A Regression Based Approach for Prediction of Major League Baseball Game Outcomes

Authors

Hughes, Gerry

Issue Date

2022

Degree

MSc in Data Analytics

Publisher

Dublin Business School

Rights

Items in eSource are protected by copyright. Previously published items are made available in accordance with the copyright policy of the publisher/copyright holder.

Abstract

Data analytics and statistics have seen increasing usage in professional sports in recent years, with many professional organisations expanding the usage of data analytics to improve team performance. Similarly, organisations adjacent to professional sports, such as gambling and sportsbooks have traditionally been one of the largest groups utilising statistical analysis for sports outcome prediction. With the wealth of data and techniques available now, the question naturally becomes how accurately can the outcome of a sporting event be predicted. This project aims to build and quantify a regression-based machine learning model for the prediction of the outcome of a game of baseball, first by determining the statistical value of individual players, and then by determining the relative statistical value of the teams they play on. Baseball has traditionally been the most statistically driven professional sport, with over 100 years of complex recorded statistics. However, despite the sheer amount of data available, the simple classification question of which of two teams will win a game between them remains impossible to answer.

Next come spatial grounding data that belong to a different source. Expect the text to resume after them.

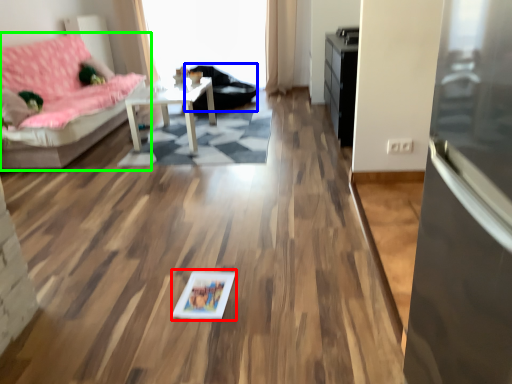 Question: Which object is positioned closest to picture frame (highlighted by a red box)? Select from armchair (highlighted by a blue box) and studio couch (highlighted by a green box).

Choices:
 (A) armchair
 (B) studio couch

Answer: (B) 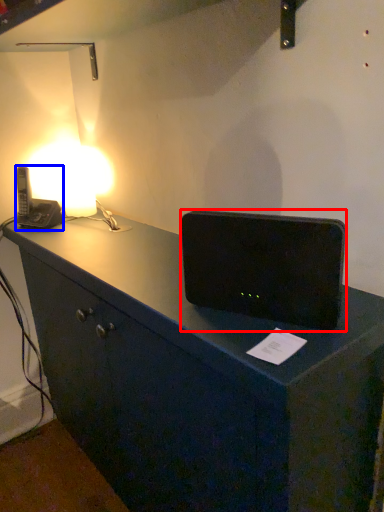 Question: Which object is further to the camera taking this photo, loudspeaker (highlighted by a red box) or gadget (highlighted by a blue box)?

Choices:
 (A) loudspeaker
 (B) gadget

Answer: (B) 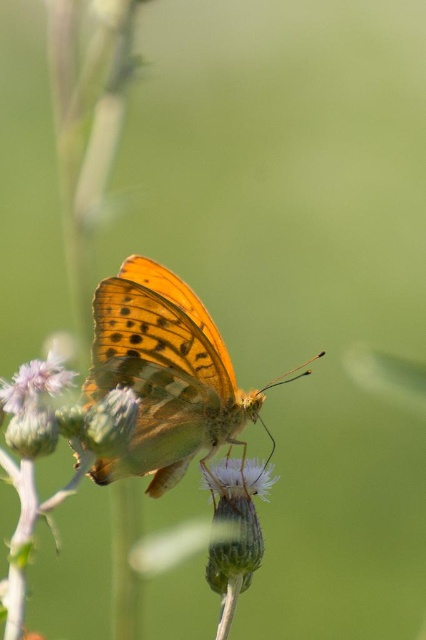 Looking at the image, there is an orange translucent wings at center and a white fuzzy flower at center. Which one is positioned to the left side?

The orange translucent wings at center are to the left of the white fuzzy flower at center.

You are a photographer aiming to capture the soft purple flower at center in your shot. Based on the coordinates provided, where should you focus your camera lens to ensure the flower is in sharp focus?

You should focus your camera lens at point (x=111, y=420) to ensure the soft purple flower at center is in sharp focus.

You are a photographer aiming to capture the orange translucent wings at center and the white fuzzy flower at center in a single frame. Based on their sizes, which object will occupy more space in your photo?

The orange translucent wings at center will occupy more space in the photo because their width surpasses that of the white fuzzy flower at center. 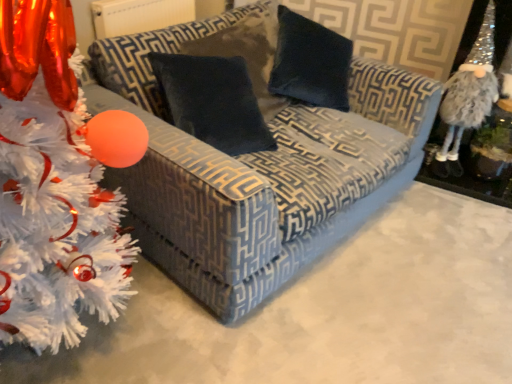 Question: Does velvet dark blue pillow at center turn towards fuzzy silver gnome at right?

Choices:
 (A) no
 (B) yes

Answer: (A)

Question: Is velvet dark blue pillow at center further to the viewer compared to fuzzy silver gnome at right?

Choices:
 (A) no
 (B) yes

Answer: (A)

Question: From the image's perspective, is velvet dark blue pillow at center on fuzzy silver gnome at right?

Choices:
 (A) yes
 (B) no

Answer: (B)

Question: From a real-world perspective, does velvet dark blue pillow at center sit lower than fuzzy silver gnome at right?

Choices:
 (A) no
 (B) yes

Answer: (A)

Question: Can you confirm if velvet dark blue pillow at center is positioned to the right of fuzzy silver gnome at right?

Choices:
 (A) yes
 (B) no

Answer: (B)

Question: Looking at the image, does fuzzy silver gnome at right seem bigger or smaller compared to white fluffy christmas tree at left?

Choices:
 (A) big
 (B) small

Answer: (B)

Question: In terms of height, does fuzzy silver gnome at right look taller or shorter compared to white fluffy christmas tree at left?

Choices:
 (A) short
 (B) tall

Answer: (A)

Question: In the image, is fuzzy silver gnome at right on the left side or the right side of white fluffy christmas tree at left?

Choices:
 (A) left
 (B) right

Answer: (B)

Question: Does point [488, 51] appear closer or farther from the camera than point [31, 23]?

Choices:
 (A) closer
 (B) farther

Answer: (B)

Question: Considering the positions of velvet dark blue pillow at center and fuzzy silver gnome at right in the image, is velvet dark blue pillow at center wider or thinner than fuzzy silver gnome at right?

Choices:
 (A) wide
 (B) thin

Answer: (A)

Question: From the image's perspective, relative to fuzzy silver gnome at right, is velvet dark blue pillow at center above or below?

Choices:
 (A) below
 (B) above

Answer: (A)

Question: In terms of height, does velvet dark blue pillow at center look taller or shorter compared to fuzzy silver gnome at right?

Choices:
 (A) short
 (B) tall

Answer: (A)

Question: Is velvet dark blue pillow at center bigger or smaller than fuzzy silver gnome at right?

Choices:
 (A) small
 (B) big

Answer: (B)

Question: Considering their positions, is velvet-patterned couch at center located in front of or behind fuzzy silver gnome at right?

Choices:
 (A) behind
 (B) front

Answer: (B)

Question: From the image's perspective, relative to fuzzy silver gnome at right, is velvet-patterned couch at center above or below?

Choices:
 (A) above
 (B) below

Answer: (B) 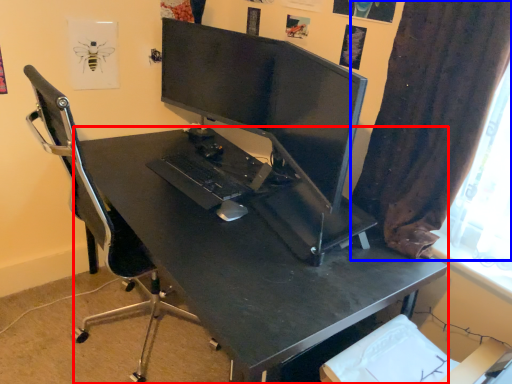 Question: Which object is further to the camera taking this photo, desk (highlighted by a red box) or curtain (highlighted by a blue box)?

Choices:
 (A) desk
 (B) curtain

Answer: (A) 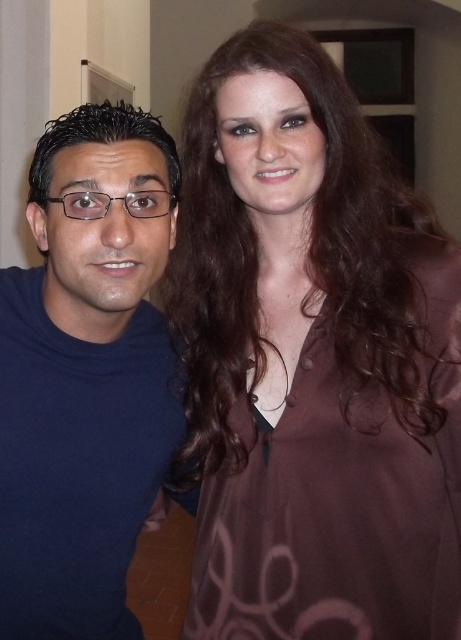 Question: Can you confirm if brown satin blouse at upper right is positioned below matte blue shirt at left?

Choices:
 (A) no
 (B) yes

Answer: (A)

Question: Is brown satin blouse at upper right positioned at the back of matte blue shirt at left?

Choices:
 (A) yes
 (B) no

Answer: (B)

Question: Is brown satin blouse at upper right further to the viewer compared to matte blue shirt at left?

Choices:
 (A) yes
 (B) no

Answer: (B)

Question: Which point is farther from the camera taking this photo?

Choices:
 (A) (29, 513)
 (B) (244, 29)

Answer: (A)

Question: Among these points, which one is farthest from the camera?

Choices:
 (A) (33, 349)
 (B) (287, 96)

Answer: (A) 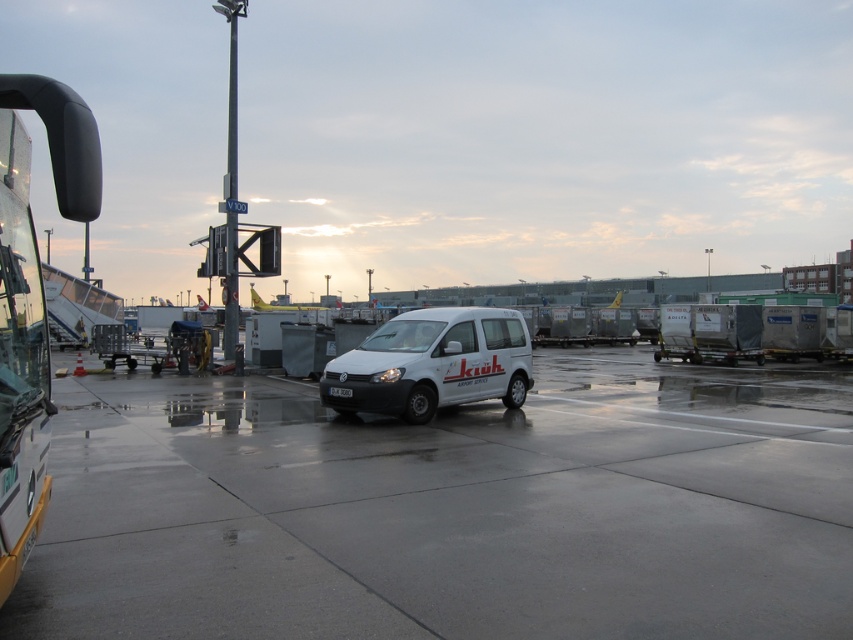 Is white concrete tarmac at center shorter than matte black bus at left?

Indeed, white concrete tarmac at center has a lesser height compared to matte black bus at left.

Is white concrete tarmac at center taller than matte black bus at left?

Incorrect, white concrete tarmac at center's height is not larger of matte black bus at left's.

Is point (486, 499) positioned behind point (9, 531)?

Yes, it is behind point (9, 531).

In order to click on white concrete tarmac at center in this screenshot , I will do `click(451, 508)`.

Which is below, white concrete tarmac at center or white matte van at center?

white concrete tarmac at center

How distant is white concrete tarmac at center from white matte van at center?

A distance of 6.95 feet exists between white concrete tarmac at center and white matte van at center.

In order to click on white concrete tarmac at center in this screenshot , I will do `click(451, 508)`.

Between matte black bus at left and white matte van at center, which one appears on the right side from the viewer's perspective?

From the viewer's perspective, white matte van at center appears more on the right side.

Looking at this image, can you confirm if matte black bus at left is thinner than white matte van at center?

Correct, matte black bus at left's width is less than white matte van at center's.

Locate an element on the screen. matte black bus at left is located at coordinates (32, 298).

Existing models from simple Naïve classifiers to complex artificial neural networks have largely been limited to classification accuracies of <60%. The plethora of unquantifiable factors in any sport leads to it surely being impossible to ever definitively solve these problems. The aim of this project is to build an adaptive regression-based model that can be used and further tuned to improve predictive capability as both a classifier and probabilistic predictor. The current version of the model combines a multilinear regression-based model and a logistic regression-based model to produce a predictive model that presents a classification accuracy of 56.6%, an AUC of 0.549, and a Brier Score of 0.244.